# Table saw motor keeps tripping



## Danno6102 (Jan 27, 2010)

Just got a used Jet 10" contractor saw (JWTS-10JF) off craigslist & I'm going through it right now aligning & tightening things. I have had some intermittent trouble with the motor tripping (the reset button on the motor itself) when I stop & then restart the saw right away. Was more of an annoyance. Last night I aligned the pulleys, looked like they were off to me. I go to start the saw to cut some test dado's with the new dado set I bought & the motor trips every stinking time now. It'll start to spin, then trip.

I can spin the pulley, belt & blade fairly easily. Is this a start cap that is going bad? Any easy tests I can do to figure out what's wrong with it?

Thanks,
Dan


----------



## knotscott (Nov 8, 2007)

Have you tried the saw on a different circuit to rule out the breaker? I'd also try the motor with the belt off.


----------



## Itchy Brother (Aug 22, 2008)

Do the tests mentioned.Is the power cord frayed?


----------



## rrbrown (Feb 15, 2009)

Danno6102 said:


> Just got a used Jet 10" contractor saw (JWTS-10JF) off craigslist & I'm going through it right now aligning & tightening things. I have had some intermittent trouble with the motor tripping (the reset button on the motor itself) when I stop & then restart the saw right away. Was more of an annoyance. Last night I aligned the pulleys, looked like they were off to me. I go to start the saw to cut some test dado's with the new dado set I bought & the motor trips every stinking time now. It'll start to spin, then trip.
> 
> I can spin the pulley, belt & blade fairly easily. Is this a start cap that is going bad? Any easy tests I can do to figure out what's wrong with it?
> 
> ...


Dan I'm not sure about that model or it's age but does it say made in china on the motor? It probably does. Does it trip a second or 2 after you try to start it? Probably. It could be straining because of misalignment which you said you just completed or a bad bearing or two but you said it spins fairly easy. Take the belt off so there is no load on the motor and try turning it on. If the motor trips it could be a bad overload switch or a bad centrifugal switch but more likely a short in the windings. You would have to take the motor partially apart to check for a short but _*A quick test would be smell the motor if it smells burnt it's shorted.*_ However mine didn't smell but was shorted. If the motor says Made in China you probably will be looking for a new motor. Less likely is it says made in USA or maybe Taiwan which you may be able to have a electric motor shop rewind it. I know they will rewind for USA but not sure about Taiwan and definitely not China.

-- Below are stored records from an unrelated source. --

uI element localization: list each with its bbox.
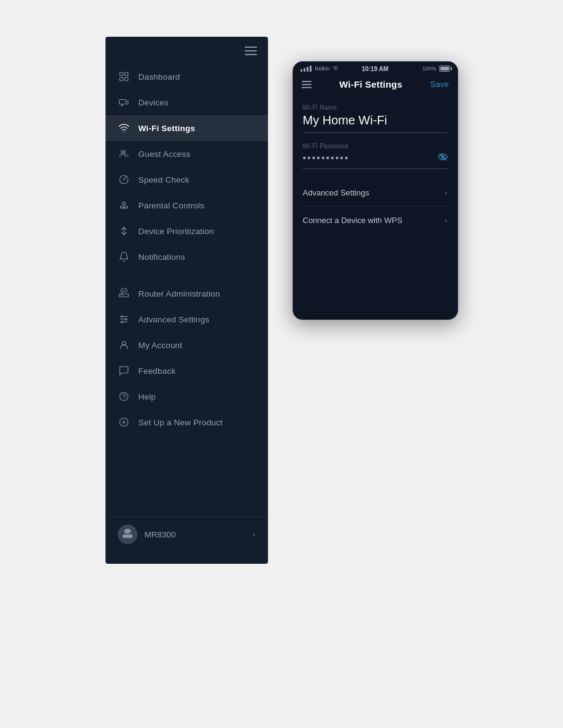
phone-hamburger-button[interactable] bbox=[302, 81, 312, 88]
add-icon bbox=[118, 416, 130, 428]
sidebar-item-dashboard-label: Dashboard bbox=[139, 72, 180, 82]
advanced-settings-chevron-icon: › bbox=[445, 188, 448, 197]
router-icon bbox=[118, 287, 130, 300]
sidebar-item-devices-label: Devices bbox=[139, 98, 169, 107]
account-icon bbox=[118, 339, 130, 351]
sidebar-item-advanced-label: Advanced Settings bbox=[139, 315, 210, 324]
svg-point-11 bbox=[122, 202, 125, 205]
sidebar-header bbox=[105, 37, 268, 61]
hamburger-button[interactable] bbox=[245, 47, 257, 55]
devices-icon bbox=[118, 96, 130, 108]
svg-rect-1 bbox=[124, 72, 128, 75]
sidebar-item-account-label: My Account bbox=[139, 341, 183, 350]
wifi-name-field: Wi-Fi Name My Home Wi-Fi bbox=[303, 104, 448, 133]
wifi-name-value[interactable]: My Home Wi-Fi bbox=[303, 113, 448, 133]
svg-point-31 bbox=[335, 70, 336, 71]
guest-icon bbox=[118, 148, 130, 160]
phone-wrapper: Belkin 10:19 AM 100% Wi-Fi Settings bbox=[293, 61, 458, 320]
phone-page-title: Wi-Fi Settings bbox=[312, 79, 431, 89]
svg-point-7 bbox=[123, 131, 124, 132]
wifi-icon bbox=[118, 122, 130, 134]
status-left: Belkin bbox=[301, 66, 340, 72]
svg-rect-0 bbox=[120, 72, 123, 75]
signal-bars bbox=[301, 66, 312, 72]
device-name: MR8300 bbox=[145, 530, 246, 539]
phone-status-bar: Belkin 10:19 AM 100% bbox=[293, 62, 458, 74]
show-password-icon[interactable] bbox=[438, 152, 448, 164]
sidebar-item-help-label: Help bbox=[139, 392, 156, 401]
sidebar-item-dashboard[interactable]: Dashboard bbox=[105, 64, 268, 89]
settings-icon bbox=[118, 313, 130, 325]
sidebar-item-help[interactable]: Help bbox=[105, 384, 268, 409]
dashboard-icon bbox=[118, 70, 130, 83]
svg-point-22 bbox=[122, 341, 126, 345]
advanced-settings-list-item[interactable]: Advanced Settings › bbox=[303, 179, 448, 207]
notification-icon bbox=[118, 251, 130, 263]
svg-point-8 bbox=[121, 151, 124, 154]
sidebar-nav: Dashboard Devices Wi-Fi Settings bbox=[105, 61, 268, 512]
svg-rect-2 bbox=[120, 78, 123, 81]
wifi-password-value[interactable]: •••••••••• bbox=[303, 152, 448, 169]
carrier-name: Belkin bbox=[315, 66, 331, 72]
sidebar-item-speed-check[interactable]: Speed Check bbox=[105, 167, 268, 192]
sidebar-item-notifications-label: Notifications bbox=[139, 252, 185, 262]
sidebar-item-parental-label: Parental Controls bbox=[139, 201, 205, 210]
feedback-icon bbox=[118, 365, 130, 377]
sidebar-item-wifi-label: Wi-Fi Settings bbox=[139, 124, 196, 133]
wifi-password-label: Wi-Fi Password bbox=[303, 143, 448, 150]
status-right: 100% bbox=[422, 66, 450, 72]
sidebar-item-notifications[interactable]: Notifications bbox=[105, 244, 268, 270]
svg-point-20 bbox=[124, 319, 126, 320]
svg-rect-3 bbox=[124, 78, 128, 81]
sidebar-item-parental-controls[interactable]: Parental Controls bbox=[105, 192, 268, 218]
wps-list-item[interactable]: Connect a Device with WPS › bbox=[303, 207, 448, 233]
sidebar-item-guest-access[interactable]: Guest Access bbox=[105, 141, 268, 167]
sidebar-item-device-prioritization[interactable]: Device Prioritization bbox=[105, 218, 268, 244]
phone-list: Advanced Settings › Connect a Device wit… bbox=[303, 179, 448, 233]
phone-content: Wi-Fi Name My Home Wi-Fi Wi-Fi Password … bbox=[293, 94, 458, 319]
sidebar-item-priority-label: Device Prioritization bbox=[139, 227, 215, 236]
wifi-status-icon bbox=[332, 66, 339, 72]
device-avatar bbox=[118, 525, 137, 544]
wps-chevron-icon: › bbox=[445, 215, 448, 225]
wifi-name-label: Wi-Fi Name bbox=[303, 104, 448, 111]
svg-rect-4 bbox=[119, 100, 126, 105]
sidebar-item-feedback-label: Feedback bbox=[139, 366, 176, 376]
speed-icon bbox=[118, 173, 130, 186]
svg-point-19 bbox=[121, 316, 123, 317]
sidebar-item-feedback[interactable]: Feedback bbox=[105, 358, 268, 384]
svg-point-23 bbox=[120, 392, 128, 401]
svg-point-21 bbox=[121, 321, 123, 323]
priority-icon bbox=[118, 225, 130, 237]
help-icon bbox=[118, 390, 130, 403]
sidebar-item-wifi-settings[interactable]: Wi-Fi Settings bbox=[105, 115, 268, 141]
sidebar-item-guest-label: Guest Access bbox=[139, 150, 191, 159]
battery-icon bbox=[439, 66, 450, 72]
sidebar-footer: MR8300 › bbox=[105, 517, 268, 552]
wifi-password-field: Wi-Fi Password •••••••••• bbox=[303, 143, 448, 169]
svg-point-10 bbox=[123, 179, 124, 180]
phone-mockup: Belkin 10:19 AM 100% Wi-Fi Settings bbox=[293, 61, 458, 320]
wps-label: Connect a Device with WPS bbox=[303, 216, 403, 225]
status-time: 10:19 AM bbox=[362, 66, 389, 72]
sidebar-item-advanced-settings[interactable]: Advanced Settings bbox=[105, 306, 268, 332]
sidebar: Dashboard Devices Wi-Fi Settings bbox=[105, 37, 268, 564]
sidebar-item-router-admin[interactable]: Router Administration bbox=[105, 281, 268, 306]
sidebar-item-devices[interactable]: Devices bbox=[105, 89, 268, 115]
device-item[interactable]: MR8300 › bbox=[105, 517, 268, 552]
page-wrapper: Dashboard Devices Wi-Fi Settings bbox=[0, 0, 563, 728]
parental-icon bbox=[118, 199, 130, 211]
sidebar-item-setup-new[interactable]: Set Up a New Product bbox=[105, 409, 268, 435]
phone-nav-bar: Wi-Fi Settings Save bbox=[293, 74, 458, 94]
battery-percentage: 100% bbox=[422, 66, 436, 72]
device-chevron-icon: › bbox=[253, 530, 256, 539]
sidebar-item-setup-label: Set Up a New Product bbox=[139, 418, 223, 427]
sidebar-item-my-account[interactable]: My Account bbox=[105, 332, 268, 358]
sidebar-item-router-label: Router Administration bbox=[139, 289, 220, 298]
phone-save-button[interactable]: Save bbox=[431, 80, 449, 89]
sidebar-item-speed-label: Speed Check bbox=[139, 175, 190, 184]
advanced-settings-label: Advanced Settings bbox=[303, 188, 369, 197]
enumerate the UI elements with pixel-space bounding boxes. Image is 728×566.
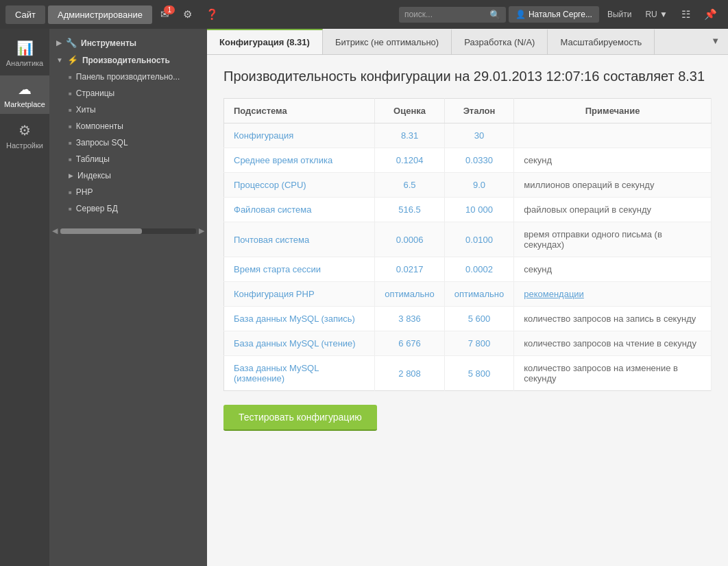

If the start capacitor was bad it wouldn't start or would drag. If the overload switch is bad it's tripping for no reason and if the start and run windings are making contact (shorted) then your getting power from the start capacitor when your not supposed to and it trips the overload switch.


----------



## rrbrown (Feb 15, 2009)

knotscott said:


> Have you tried the saw on a different circuit to rule out the breaker? I'd also try the motor with the belt off.





Itchy Brother said:


> Do the tests mentioned.Is the power cord frayed?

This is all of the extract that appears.